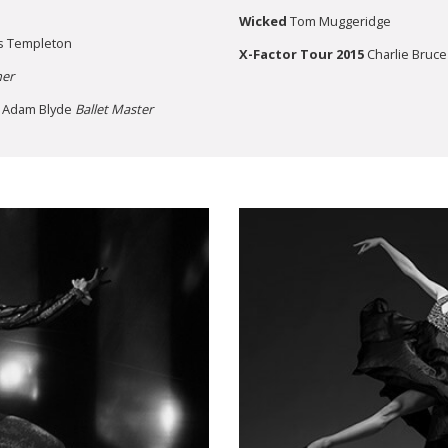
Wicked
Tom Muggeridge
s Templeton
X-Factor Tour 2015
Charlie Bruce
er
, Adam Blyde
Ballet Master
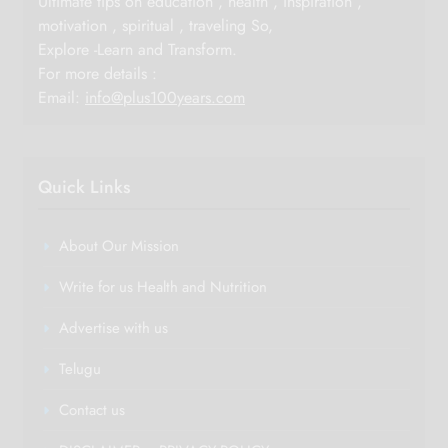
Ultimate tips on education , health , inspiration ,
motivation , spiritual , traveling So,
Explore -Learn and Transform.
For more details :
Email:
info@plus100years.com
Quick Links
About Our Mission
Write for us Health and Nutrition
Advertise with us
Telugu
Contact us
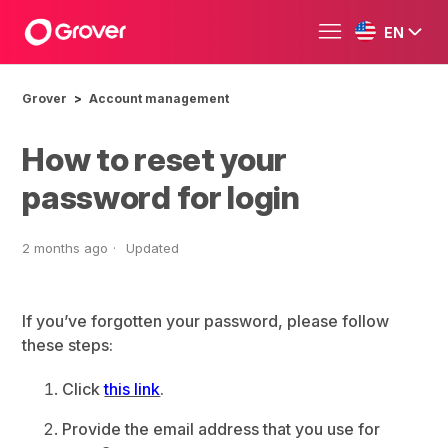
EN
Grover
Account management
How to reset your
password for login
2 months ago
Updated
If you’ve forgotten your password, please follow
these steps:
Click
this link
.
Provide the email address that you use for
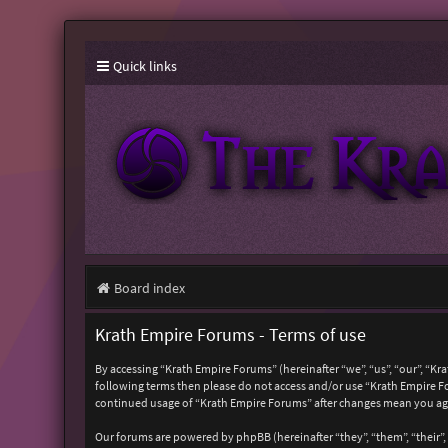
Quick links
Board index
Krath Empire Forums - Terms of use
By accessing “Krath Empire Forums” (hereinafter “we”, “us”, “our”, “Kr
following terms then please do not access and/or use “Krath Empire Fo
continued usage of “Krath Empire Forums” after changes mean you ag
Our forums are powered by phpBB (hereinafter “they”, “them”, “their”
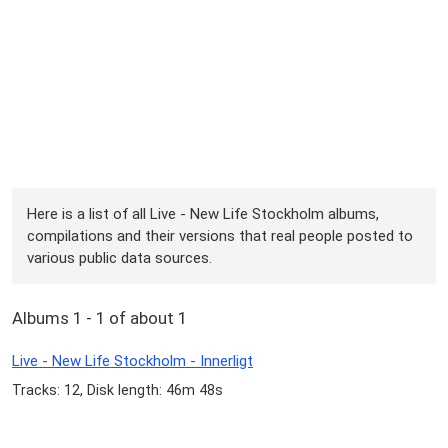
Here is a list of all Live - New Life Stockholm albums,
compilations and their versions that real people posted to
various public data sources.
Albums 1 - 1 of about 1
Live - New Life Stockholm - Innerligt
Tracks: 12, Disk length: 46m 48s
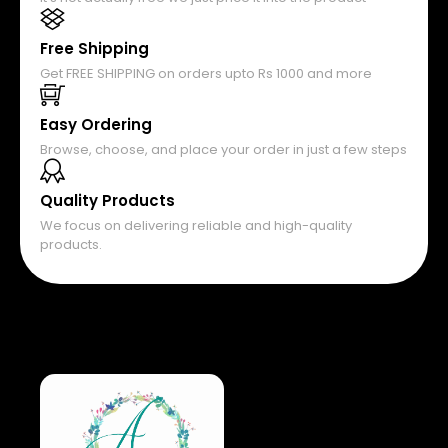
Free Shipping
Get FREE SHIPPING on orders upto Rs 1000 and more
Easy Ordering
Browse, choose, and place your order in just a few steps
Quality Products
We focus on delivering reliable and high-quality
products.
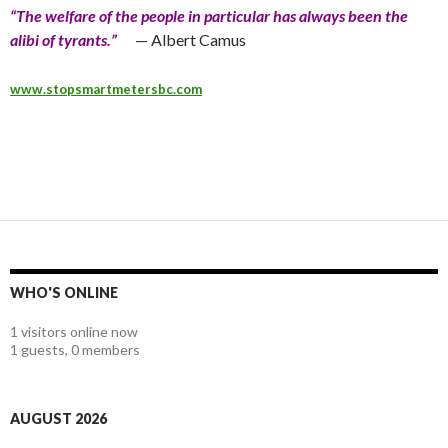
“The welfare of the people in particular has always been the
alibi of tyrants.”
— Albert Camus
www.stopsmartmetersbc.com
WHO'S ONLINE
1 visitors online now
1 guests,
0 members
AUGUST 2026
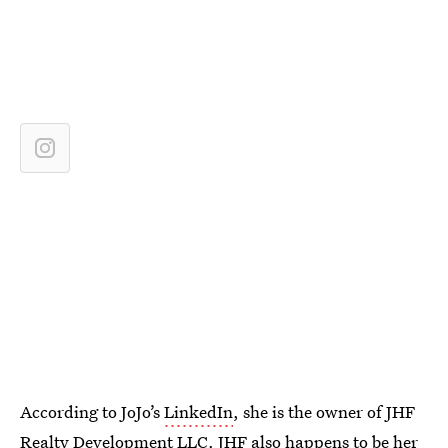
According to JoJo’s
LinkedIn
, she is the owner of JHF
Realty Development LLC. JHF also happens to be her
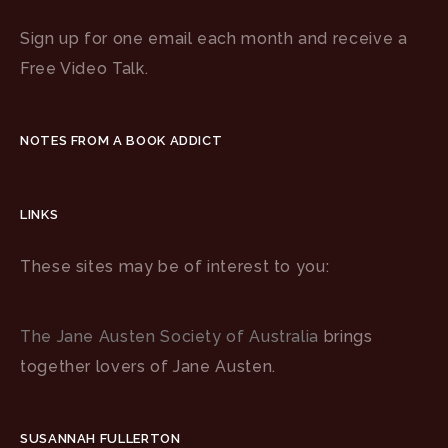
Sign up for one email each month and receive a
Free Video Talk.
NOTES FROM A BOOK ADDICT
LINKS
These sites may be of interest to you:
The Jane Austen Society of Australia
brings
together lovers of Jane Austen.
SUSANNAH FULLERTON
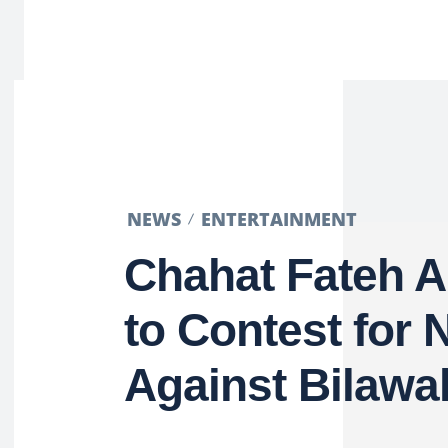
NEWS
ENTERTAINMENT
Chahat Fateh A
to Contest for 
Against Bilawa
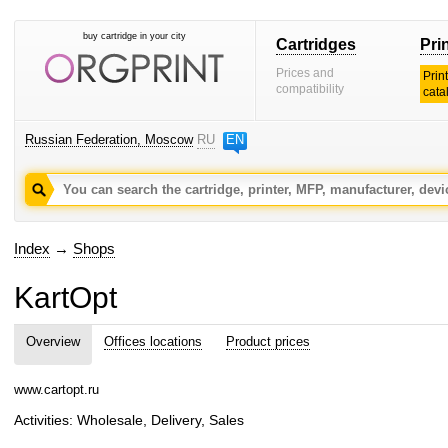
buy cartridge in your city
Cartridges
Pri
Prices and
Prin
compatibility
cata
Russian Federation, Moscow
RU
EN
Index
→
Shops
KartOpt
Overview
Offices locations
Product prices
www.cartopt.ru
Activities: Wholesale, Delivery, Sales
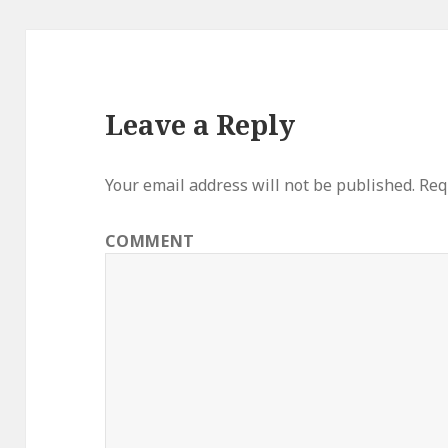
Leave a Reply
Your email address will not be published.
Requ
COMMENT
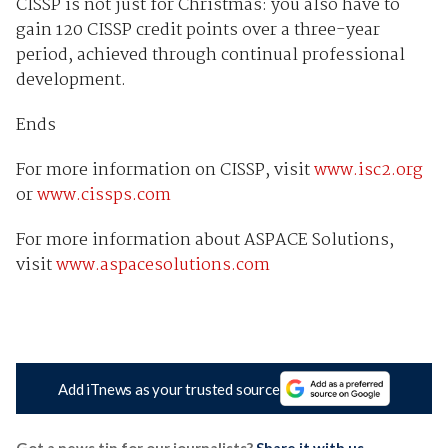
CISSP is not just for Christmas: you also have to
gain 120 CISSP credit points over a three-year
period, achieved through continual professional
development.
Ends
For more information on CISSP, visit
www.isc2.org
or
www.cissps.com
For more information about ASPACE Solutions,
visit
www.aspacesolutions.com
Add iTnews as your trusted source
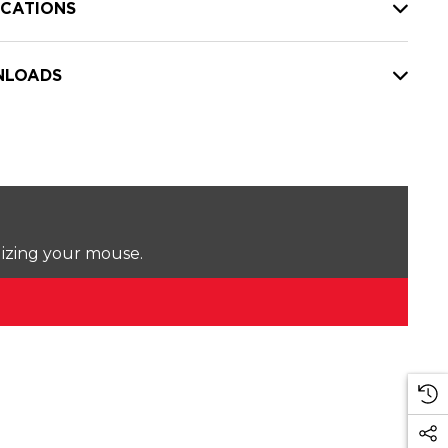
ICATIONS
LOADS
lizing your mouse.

Task prompt ▸ Your copy should hold the lines from the one with "always been the" up to and including the one with "owner of JHF", exactly as in the data above, and no pictures.

Result ▸
“The welfare of the people in particular has always been the
alibi of tyrants.”
— Albert Camus
www.stopsmartmetersbc.com
WHO'S ONLINE
1 visitors online now
1 guests,
0 members
AUGUST 2026
According to JoJo’s
LinkedIn
, she is the owner of JHF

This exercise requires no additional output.